-- Opening Marker --

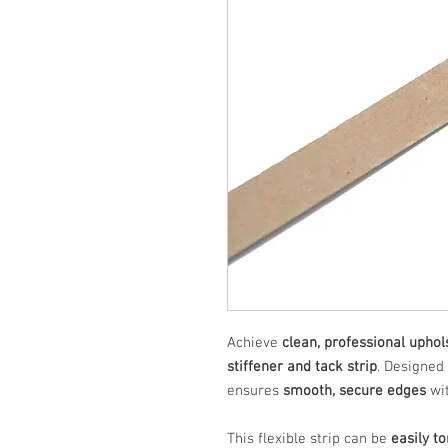
Achieve
clean, professional uphol
stiffener and tack strip
. Designed
ensures
smooth, secure edges
wit
This flexible strip can be
easily t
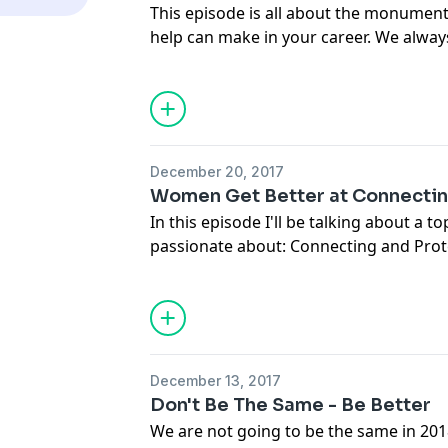
This episode is all about the monument
help can make in your career. We alw
who do it all ourselves and we are afra
us, but women are stronger together. 
have a quantum leap in your career, yo
power of getting help.
December 20, 2017
Women Get Better at Connectin
In this episode I'll be talking about a t
passionate about: Connecting and Prote
power of this in the #metoo movement
better at coming together and standing 
important to learn both the advantage
being connected and protected, and ho
life.
December 13, 2017
Don't Be The Same - Be Better
We are not going to be the same in 201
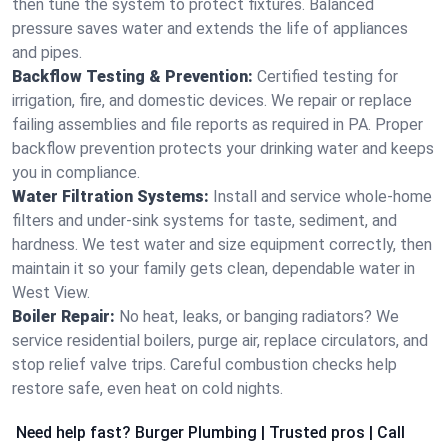
then tune the system to protect fixtures. Balanced
pressure saves water and extends the life of appliances
and pipes.
Backflow Testing & Prevention:
Certified testing for
irrigation, fire, and domestic devices. We repair or replace
failing assemblies and file reports as required in PA. Proper
backflow prevention protects your drinking water and keeps
you in compliance.
Water Filtration Systems:
Install and service whole‑home
filters and under‑sink systems for taste, sediment, and
hardness. We test water and size equipment correctly, then
maintain it so your family gets clean, dependable water in
West View.
Boiler Repair:
No heat, leaks, or banging radiators? We
service residential boilers, purge air, replace circulators, and
stop relief valve trips. Careful combustion checks help
restore safe, even heat on cold nights.
Need help fast? Burger Plumbing | Trusted pros | Call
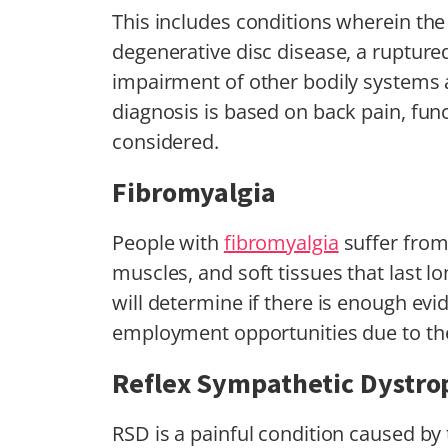
This includes conditions wherein the
degenerative disc disease, a ruptured 
impairment of other bodily systems an
diagnosis is based on back pain, func
considered.
Fibromyalgia
People with
fibromyalgia
suffer from 
muscles, and soft tissues that last 
will determine if there is enough ev
employment opportunities due to the
Reflex Sympathetic Dystro
RSD is a painful condition caused by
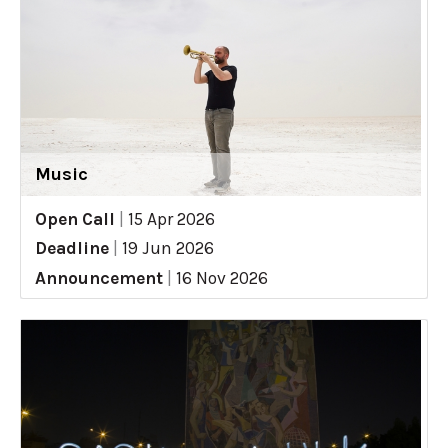
Music
Open Call
|
15 Apr 2026
Deadline
|
19 Jun 2026
Announcement
|
16 Nov 2026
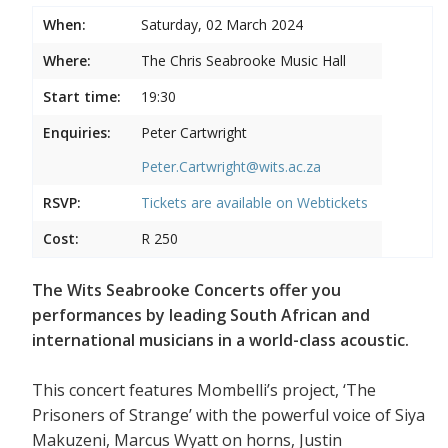
When:
Saturday, 02 March 2024
Where:
The Chris Seabrooke Music Hall
Start time:
19:30
Enquiries:
Peter Cartwright
Peter.Cartwright@wits.ac.za
RSVP:
Tickets are available on
Webtickets
Cost:
R 250
The Wits Seabrooke Concerts offer you
performances by leading South African and
international musicians in a world-class acoustic.
This concert features Mombelli’s project, ‘The
Prisoners of Strange’ with the powerful voice of Siya
Makuzeni, Marcus Wyatt on horns, Justin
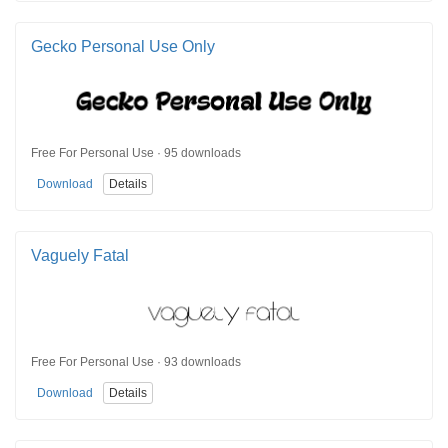
Gecko Personal Use Only
Free For Personal Use · 95 downloads
Download
Details
Vaguely Fatal
Free For Personal Use · 93 downloads
Download
Details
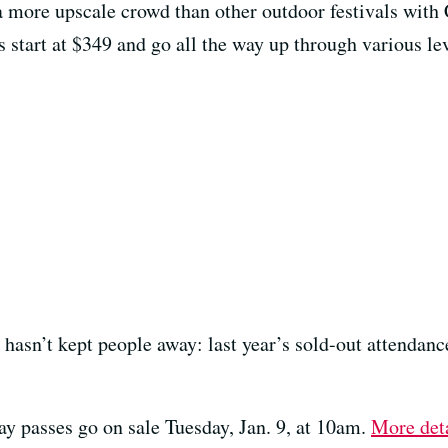
 a more upscale crowd than other outdoor festivals with
start at $349 and go all the way up through various lev
t hasn’t kept people away: last year’s sold-out attenda
ay passes go on sale Tuesday, Jan. 9, at 10am.
More deta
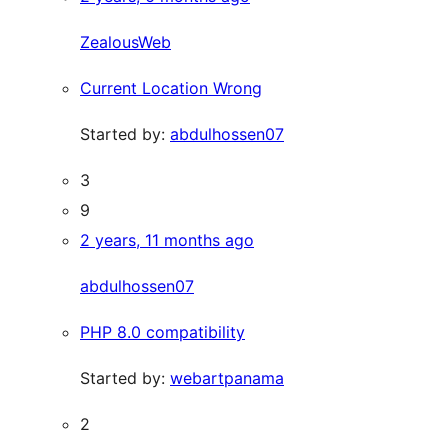
ZealousWeb
Current Location Wrong
Started by:
abdulhossen07
3
9
2 years, 11 months ago
abdulhossen07
PHP 8.0 compatibility
Started by:
webartpanama
2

-- Closing Marker --

WORK TO COMPLETE: For each line of the listing that holds the word "with", show that line.

YOUR SOLUTION:
People with
Prisoners of Strange’ with the powerful voice of Siya
 a more upscale crowd than other outdoor festivals with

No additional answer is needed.